How Kiln Detects Tags
Kiln picks up tags from two sources in each markdown file:
- Inline hashtags written anywhere in the note body, such as
#philosophyor#project-alpha. - YAML frontmatter tags defined in the
tagsfield at the top of a file:
---
tags:
- philosophy
- greek
---
Both formats are combined. A note with #philosophy in the body and philosophy in the frontmatter still counts as one tag. Tag names support letters, numbers, hyphens, and underscores (for example #my-tag or #project_v2).
Auto-Generated Tag Pages
For every unique tag found in your vault, Kiln creates a page at /tags/<tagname>. These tag pages act as dynamic hubs that list every note containing that tag, sorted with the note name and last-modified date.

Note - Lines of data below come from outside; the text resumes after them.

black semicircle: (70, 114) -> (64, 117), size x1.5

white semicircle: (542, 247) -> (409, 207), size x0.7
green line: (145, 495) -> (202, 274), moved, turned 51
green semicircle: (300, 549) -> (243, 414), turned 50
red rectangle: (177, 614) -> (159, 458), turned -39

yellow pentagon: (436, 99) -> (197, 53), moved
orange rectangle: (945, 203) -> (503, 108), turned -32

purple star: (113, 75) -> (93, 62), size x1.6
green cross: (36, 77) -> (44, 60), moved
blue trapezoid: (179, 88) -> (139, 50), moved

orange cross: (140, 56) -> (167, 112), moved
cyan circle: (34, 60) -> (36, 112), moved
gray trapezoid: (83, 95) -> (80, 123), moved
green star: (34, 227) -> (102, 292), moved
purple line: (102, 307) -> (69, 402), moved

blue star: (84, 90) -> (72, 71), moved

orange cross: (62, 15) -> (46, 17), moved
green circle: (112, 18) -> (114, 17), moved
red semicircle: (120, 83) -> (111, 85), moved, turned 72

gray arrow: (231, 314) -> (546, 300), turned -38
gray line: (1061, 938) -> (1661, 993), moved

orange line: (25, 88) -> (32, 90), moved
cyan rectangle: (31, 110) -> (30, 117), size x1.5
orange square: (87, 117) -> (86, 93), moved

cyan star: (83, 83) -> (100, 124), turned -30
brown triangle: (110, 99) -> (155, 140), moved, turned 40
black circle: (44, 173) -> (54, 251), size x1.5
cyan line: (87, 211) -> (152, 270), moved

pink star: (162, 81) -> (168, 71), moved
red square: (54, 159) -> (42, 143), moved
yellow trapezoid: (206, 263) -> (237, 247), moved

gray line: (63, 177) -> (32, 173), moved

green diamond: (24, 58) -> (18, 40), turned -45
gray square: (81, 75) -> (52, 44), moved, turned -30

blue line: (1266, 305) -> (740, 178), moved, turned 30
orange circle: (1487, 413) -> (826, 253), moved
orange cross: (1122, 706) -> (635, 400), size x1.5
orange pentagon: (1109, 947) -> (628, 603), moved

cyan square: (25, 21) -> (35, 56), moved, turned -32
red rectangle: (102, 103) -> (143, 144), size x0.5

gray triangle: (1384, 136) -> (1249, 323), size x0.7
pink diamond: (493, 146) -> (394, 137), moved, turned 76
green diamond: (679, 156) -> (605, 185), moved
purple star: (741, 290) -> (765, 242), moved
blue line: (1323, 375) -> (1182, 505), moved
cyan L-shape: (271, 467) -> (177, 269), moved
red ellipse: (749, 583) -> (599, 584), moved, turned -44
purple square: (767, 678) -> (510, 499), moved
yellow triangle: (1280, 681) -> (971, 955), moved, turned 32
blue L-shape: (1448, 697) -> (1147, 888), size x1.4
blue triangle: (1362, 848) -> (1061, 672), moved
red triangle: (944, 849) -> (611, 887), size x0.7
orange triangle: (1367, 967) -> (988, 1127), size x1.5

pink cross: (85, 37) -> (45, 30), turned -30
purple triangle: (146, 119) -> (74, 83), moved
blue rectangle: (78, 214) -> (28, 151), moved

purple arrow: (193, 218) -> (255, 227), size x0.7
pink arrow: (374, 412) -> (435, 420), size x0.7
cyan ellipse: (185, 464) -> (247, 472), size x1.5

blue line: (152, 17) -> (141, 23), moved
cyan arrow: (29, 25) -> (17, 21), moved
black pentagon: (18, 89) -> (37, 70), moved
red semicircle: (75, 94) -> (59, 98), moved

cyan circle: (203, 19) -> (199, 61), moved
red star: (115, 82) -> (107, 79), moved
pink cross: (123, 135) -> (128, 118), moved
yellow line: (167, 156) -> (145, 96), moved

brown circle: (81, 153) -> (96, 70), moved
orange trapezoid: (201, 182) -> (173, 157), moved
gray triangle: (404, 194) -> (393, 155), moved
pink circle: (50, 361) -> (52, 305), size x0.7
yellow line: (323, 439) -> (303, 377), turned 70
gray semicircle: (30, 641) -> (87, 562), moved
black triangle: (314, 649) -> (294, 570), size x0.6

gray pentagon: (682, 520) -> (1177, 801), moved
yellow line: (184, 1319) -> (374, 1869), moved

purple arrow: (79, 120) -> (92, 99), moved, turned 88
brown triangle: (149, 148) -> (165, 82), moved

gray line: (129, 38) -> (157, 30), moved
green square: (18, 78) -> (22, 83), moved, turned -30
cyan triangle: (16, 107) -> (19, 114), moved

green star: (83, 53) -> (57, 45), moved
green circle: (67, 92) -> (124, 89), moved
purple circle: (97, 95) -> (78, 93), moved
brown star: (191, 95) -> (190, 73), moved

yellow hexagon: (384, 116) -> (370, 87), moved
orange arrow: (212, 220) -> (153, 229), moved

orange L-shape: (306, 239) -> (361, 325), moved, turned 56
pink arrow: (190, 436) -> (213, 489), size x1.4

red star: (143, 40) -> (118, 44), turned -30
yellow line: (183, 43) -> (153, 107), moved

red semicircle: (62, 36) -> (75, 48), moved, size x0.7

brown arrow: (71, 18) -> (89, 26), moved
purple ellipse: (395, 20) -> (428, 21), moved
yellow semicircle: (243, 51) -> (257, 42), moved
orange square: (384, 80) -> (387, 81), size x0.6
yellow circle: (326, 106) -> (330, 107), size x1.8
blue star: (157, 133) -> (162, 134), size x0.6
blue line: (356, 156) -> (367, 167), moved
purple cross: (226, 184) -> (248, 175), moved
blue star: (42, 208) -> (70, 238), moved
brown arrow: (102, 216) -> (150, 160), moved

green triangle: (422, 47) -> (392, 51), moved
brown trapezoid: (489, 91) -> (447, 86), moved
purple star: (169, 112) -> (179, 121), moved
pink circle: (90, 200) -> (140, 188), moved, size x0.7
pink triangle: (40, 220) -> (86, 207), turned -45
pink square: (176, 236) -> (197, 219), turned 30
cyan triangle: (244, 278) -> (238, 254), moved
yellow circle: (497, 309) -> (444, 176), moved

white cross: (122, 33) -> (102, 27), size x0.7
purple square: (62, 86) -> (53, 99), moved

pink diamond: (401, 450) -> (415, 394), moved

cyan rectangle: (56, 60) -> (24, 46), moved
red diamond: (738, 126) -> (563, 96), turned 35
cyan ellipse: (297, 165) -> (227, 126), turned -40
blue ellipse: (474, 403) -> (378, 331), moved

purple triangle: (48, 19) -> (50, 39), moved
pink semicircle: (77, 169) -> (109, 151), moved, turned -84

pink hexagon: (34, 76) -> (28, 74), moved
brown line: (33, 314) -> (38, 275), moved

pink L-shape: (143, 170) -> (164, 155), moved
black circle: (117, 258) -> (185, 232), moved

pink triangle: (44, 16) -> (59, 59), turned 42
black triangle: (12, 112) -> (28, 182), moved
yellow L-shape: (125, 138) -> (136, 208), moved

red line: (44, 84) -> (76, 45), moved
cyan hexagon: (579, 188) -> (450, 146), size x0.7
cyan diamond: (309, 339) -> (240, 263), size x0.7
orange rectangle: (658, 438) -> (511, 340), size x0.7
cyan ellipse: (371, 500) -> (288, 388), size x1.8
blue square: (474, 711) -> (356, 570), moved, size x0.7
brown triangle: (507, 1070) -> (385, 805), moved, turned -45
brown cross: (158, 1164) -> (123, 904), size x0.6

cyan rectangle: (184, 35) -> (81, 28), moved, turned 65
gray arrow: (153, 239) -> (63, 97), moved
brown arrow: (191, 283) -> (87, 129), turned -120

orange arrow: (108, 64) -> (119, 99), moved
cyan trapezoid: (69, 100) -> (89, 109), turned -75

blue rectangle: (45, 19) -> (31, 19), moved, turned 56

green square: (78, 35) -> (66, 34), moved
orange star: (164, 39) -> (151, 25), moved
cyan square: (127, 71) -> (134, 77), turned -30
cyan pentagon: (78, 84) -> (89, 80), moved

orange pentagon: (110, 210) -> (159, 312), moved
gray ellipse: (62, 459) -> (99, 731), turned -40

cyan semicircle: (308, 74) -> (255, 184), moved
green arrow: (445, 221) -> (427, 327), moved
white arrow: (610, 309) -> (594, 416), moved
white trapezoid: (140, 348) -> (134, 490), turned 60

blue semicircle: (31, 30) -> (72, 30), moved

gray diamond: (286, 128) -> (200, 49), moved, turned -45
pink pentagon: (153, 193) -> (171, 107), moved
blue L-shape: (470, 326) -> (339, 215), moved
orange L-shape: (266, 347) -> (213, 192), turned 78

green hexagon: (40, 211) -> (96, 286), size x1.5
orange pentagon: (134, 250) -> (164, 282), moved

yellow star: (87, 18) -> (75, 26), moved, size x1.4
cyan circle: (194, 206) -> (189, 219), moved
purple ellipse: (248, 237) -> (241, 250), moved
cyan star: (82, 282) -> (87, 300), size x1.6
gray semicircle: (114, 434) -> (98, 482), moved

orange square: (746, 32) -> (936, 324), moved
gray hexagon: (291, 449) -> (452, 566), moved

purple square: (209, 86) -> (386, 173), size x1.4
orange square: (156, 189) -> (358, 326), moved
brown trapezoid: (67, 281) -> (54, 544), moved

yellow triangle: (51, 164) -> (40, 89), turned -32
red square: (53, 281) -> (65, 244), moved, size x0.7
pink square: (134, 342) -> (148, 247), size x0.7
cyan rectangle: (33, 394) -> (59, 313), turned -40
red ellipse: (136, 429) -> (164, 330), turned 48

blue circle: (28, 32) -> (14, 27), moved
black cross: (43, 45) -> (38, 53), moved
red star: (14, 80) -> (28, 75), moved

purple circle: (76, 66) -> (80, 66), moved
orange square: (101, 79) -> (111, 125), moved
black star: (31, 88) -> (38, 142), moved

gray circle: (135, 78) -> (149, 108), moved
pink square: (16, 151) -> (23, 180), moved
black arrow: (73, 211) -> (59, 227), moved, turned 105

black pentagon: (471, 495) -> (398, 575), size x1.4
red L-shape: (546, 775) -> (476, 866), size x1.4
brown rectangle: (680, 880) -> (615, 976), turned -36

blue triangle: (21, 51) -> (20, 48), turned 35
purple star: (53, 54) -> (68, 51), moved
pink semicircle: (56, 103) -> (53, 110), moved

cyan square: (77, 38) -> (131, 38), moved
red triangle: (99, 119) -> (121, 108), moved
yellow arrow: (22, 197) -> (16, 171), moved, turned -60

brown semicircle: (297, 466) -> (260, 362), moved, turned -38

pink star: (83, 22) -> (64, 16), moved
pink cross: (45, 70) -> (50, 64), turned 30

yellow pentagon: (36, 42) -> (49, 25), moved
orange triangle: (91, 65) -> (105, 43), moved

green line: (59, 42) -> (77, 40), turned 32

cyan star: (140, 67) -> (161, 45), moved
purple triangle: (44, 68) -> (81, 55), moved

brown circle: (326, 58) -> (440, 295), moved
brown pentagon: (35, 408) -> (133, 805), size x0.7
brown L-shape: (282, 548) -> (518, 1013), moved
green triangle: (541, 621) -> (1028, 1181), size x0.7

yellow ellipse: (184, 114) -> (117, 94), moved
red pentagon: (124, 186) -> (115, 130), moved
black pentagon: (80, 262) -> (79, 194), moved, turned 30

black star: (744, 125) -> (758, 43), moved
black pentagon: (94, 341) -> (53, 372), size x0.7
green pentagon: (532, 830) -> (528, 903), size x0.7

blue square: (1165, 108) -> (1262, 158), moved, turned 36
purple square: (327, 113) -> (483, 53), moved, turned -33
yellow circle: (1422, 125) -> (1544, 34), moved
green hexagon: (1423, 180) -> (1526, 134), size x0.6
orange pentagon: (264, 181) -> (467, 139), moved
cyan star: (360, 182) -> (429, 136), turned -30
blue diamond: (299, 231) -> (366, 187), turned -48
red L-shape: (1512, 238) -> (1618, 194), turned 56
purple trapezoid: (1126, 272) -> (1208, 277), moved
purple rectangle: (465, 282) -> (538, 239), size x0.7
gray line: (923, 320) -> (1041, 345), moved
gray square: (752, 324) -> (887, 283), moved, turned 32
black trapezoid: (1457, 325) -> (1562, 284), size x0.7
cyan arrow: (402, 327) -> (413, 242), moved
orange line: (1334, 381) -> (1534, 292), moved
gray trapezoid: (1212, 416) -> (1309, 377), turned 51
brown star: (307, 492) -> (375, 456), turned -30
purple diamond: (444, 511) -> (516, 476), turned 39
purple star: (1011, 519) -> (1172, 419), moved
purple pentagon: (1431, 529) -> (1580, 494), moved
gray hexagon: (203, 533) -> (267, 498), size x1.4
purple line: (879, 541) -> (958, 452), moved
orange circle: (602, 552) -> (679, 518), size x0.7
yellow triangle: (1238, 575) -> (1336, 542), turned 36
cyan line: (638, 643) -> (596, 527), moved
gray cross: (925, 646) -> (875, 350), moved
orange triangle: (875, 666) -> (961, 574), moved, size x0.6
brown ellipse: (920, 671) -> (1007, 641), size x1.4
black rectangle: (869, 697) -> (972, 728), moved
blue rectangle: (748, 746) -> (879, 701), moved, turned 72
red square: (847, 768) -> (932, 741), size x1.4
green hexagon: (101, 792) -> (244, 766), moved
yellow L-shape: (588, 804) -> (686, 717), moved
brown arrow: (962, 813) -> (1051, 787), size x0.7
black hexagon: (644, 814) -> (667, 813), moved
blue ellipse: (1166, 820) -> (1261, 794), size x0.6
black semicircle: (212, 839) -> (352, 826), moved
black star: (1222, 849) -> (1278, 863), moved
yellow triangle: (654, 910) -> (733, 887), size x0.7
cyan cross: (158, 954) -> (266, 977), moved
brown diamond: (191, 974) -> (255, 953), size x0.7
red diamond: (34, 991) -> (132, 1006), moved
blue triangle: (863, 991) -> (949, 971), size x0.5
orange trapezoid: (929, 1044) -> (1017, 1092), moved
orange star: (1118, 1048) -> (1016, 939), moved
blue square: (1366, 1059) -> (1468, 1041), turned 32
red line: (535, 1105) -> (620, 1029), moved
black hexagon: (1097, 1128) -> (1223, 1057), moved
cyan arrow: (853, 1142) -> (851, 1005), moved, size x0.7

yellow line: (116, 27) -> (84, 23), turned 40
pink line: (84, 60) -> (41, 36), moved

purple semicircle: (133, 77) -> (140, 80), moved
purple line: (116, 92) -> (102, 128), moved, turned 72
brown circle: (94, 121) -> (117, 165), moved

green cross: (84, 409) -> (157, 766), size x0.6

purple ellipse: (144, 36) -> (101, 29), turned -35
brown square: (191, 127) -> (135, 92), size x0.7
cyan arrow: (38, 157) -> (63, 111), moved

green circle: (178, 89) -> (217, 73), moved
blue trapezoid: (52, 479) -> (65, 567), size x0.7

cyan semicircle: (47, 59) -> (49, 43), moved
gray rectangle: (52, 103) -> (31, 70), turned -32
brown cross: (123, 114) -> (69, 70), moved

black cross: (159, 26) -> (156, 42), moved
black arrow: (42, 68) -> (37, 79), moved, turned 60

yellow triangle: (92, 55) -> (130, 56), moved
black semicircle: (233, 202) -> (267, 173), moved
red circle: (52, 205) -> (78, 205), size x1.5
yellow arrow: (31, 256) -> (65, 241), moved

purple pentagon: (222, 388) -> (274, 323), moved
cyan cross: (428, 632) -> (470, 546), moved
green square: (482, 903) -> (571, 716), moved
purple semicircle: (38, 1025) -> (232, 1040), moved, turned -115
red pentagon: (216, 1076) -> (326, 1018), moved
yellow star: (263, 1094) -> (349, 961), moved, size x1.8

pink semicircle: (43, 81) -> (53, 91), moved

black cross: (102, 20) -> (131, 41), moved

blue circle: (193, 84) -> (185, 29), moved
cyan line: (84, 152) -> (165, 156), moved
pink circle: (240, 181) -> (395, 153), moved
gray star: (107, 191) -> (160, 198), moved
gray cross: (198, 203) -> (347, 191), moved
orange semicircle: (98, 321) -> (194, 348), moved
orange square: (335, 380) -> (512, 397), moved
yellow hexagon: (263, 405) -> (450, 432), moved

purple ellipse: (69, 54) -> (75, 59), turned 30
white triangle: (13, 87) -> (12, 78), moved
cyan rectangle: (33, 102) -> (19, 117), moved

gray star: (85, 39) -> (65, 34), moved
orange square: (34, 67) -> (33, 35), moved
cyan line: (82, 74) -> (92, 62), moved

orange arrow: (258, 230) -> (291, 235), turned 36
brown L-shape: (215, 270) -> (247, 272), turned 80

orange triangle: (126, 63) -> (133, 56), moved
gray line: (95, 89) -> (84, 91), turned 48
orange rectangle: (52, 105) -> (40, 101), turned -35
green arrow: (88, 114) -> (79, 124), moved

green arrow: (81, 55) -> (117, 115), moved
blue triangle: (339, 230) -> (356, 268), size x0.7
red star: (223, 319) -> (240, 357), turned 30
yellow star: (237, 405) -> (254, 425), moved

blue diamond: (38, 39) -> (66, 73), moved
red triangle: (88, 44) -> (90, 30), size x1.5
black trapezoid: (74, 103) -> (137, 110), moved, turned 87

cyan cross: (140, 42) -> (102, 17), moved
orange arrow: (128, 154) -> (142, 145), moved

- Cross-folder discovery: A tag page collects notes from any directory. Clicking
#urgentshows tasks from both yourWork/andPersonal/folders in one place. - Clickable inline tags: When Kiln renders a note, every
#tagin the body becomes a link pointing to its tag page, so readers can jump straight to related content.
Tag page URLs respect the global URL structure setting. With flat URLs enabled, the path is /tags/tagname/; otherwise it is /tags/tagname.
Graph Integration
Tags are full participants in the [local graph](../User Interface/Local Graph.md) and [global graph](../User Interface/Global Graph.md). Each tag appears as its own node, with edges linking it to every note that uses it. This makes hidden connections visible — you might discover that #productivity bridges your Journal folder to your Reading List, revealing patterns that folders alone would miss.
Practical Example
Suppose your vault contains three notes:
| Note | Location | Tags |
|---|---|---|
| Stoicism.md | Philosophy/ | #philosophy #ancient |
| Marcus Aurelius.md | People/ | #philosophy #stoicism |
| Daily Reflection.md | Journal/ | #stoicism #journaling |
After running the Generate Command, Kiln produces tag pages for #philosophy, #ancient, #stoicism, and #journaling. The #philosophy page lists both Stoicism and Marcus Aurelius even though they live in different folders. In the graph, the #stoicism node connects Marcus Aurelius to Daily Reflection, surfacing a relationship that the folder tree cannot show.
Tips for Effective Tagging
- Keep tag names consistent.
#project-alphaand#projectAlphaare treated as separate tags. - Combine tags with folders for both rigid structure and flexible associations.
- Use the Explorer sidebar to navigate your folder tree, then rely on tags for cross-cutting topics.
- Check the [global graph](../User Interface/Global Graph.md) after publishing to spot unexpected connections between tagged notes.